I'm thinking of signing up for a 5K. There's one 2 towns away in 3 weeks. On July 4.
At first I resisted ("I have a barbeque that afternoon" and "But that's like vacation!") but I'm such a symbolic person that I think I might actually do the 4th of July date, not only because it's convenient, but as a symbol of my independence from my sedentary lifestyle. And cheesily enough, I'm really excited about that metaphor.

Tuesday, June 2, 2009

June 1 weigh-in: 201.8lbs

Ok, so it's become pretty clear: those weekly weigh-ins? I suck at those.

From September 2008 till March 2009, I was pretty good at recording that information, even if I didn't post it in the most timely manner.

But then? I hit a plateau. And rather than acknowledge it as a plateau and fight through it, I did the easy thing and focused my attention elsewhere. Mostly with the sentiment, "OMG, I don't actually HATE running!"

Then in May, the shit kind of hit the fan. Between finishing my Masters degree and coordinating a $50K fundraiser and entertaining my family and squeezing in a vacation and subsequently getting quite sick, I fell the wagon. I was keeping up as best I could, but my healthy eating failed.

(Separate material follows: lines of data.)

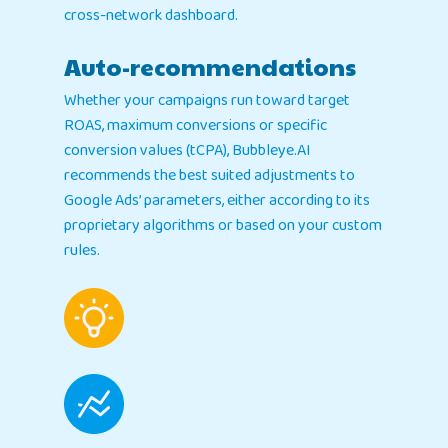
cross-network dashboard.
Auto-recommendations
Whether your campaigns run toward target
ROAS, maximum conversions or specific
conversion values (tCPA), Bubbleye.AI
recommends the best suited adjustments to
Google Ads’ parameters, either according to its
proprietary algorithms or based on your custom
rules.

And shockingly, I didn't gain all that much weight, all things considered:
March 2: 198.8
April 5: 199.2
May 3: 200.4
June 1: 201.8

I could pat myself on the back that a three month gain of 3 pounds is not bad at ALL. 3 pounds, I could tell myself, that's just a good shit. But that kind of enabling behavior is what got me to 200+ lbs to begin with. Plus? I worked really hard this fall to get that weight off, so why am I allowing myself to put it back on?

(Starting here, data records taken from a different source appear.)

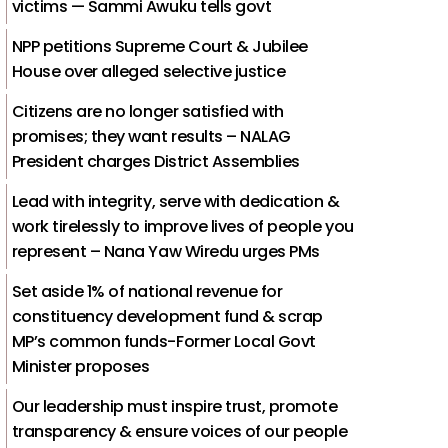
victims — Sammi Awuku tells govt
NPP petitions Supreme Court & Jubilee
House over alleged selective justice
Citizens are no longer satisfied with
promises; they want results – NALAG
President charges District Assemblies
Lead with integrity, serve with dedication &
work tirelessly to improve lives of people you
represent – Nana Yaw Wiredu urges PMs
Set aside 1% of national revenue for
constituency development fund & scrap
MP’s common funds-Former Local Govt
Minister proposes
Our leadership must inspire trust, promote
transparency & ensure voices of our people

No point to beating myself up over it now; what's done is done. But here are some steps I've taken or am planning to take to get back on track:
- I bought a real scale. A high quality, well-rated one, that shows little changes in an accountable way and doesn't fluctuate a ton and allow me to get away with cheap tricks.
- After 5 weeks off (and giving myself time to enjoy May without guilt), I started back up the food journal on June 1. After just a few days back to tracking, I'm remembering just how hard it is to stay within limits ... but without writing it down, I barely realize all that goes into my mouth. So it's worth the stress and the hassle.
- I'm scheduling a wellness visit with my primary care (I have some necessary bloodwork anyway) and want to get a referral to a dietitian. Hopefully if I bring in a month's worth of food journal, that person can help me see where I've been doing well, what could use some improvement and how that change can happen.

Alright, it's late & I should go to sleep. After all, Hal Hingdon has me charted to run 2 miles tomorrow.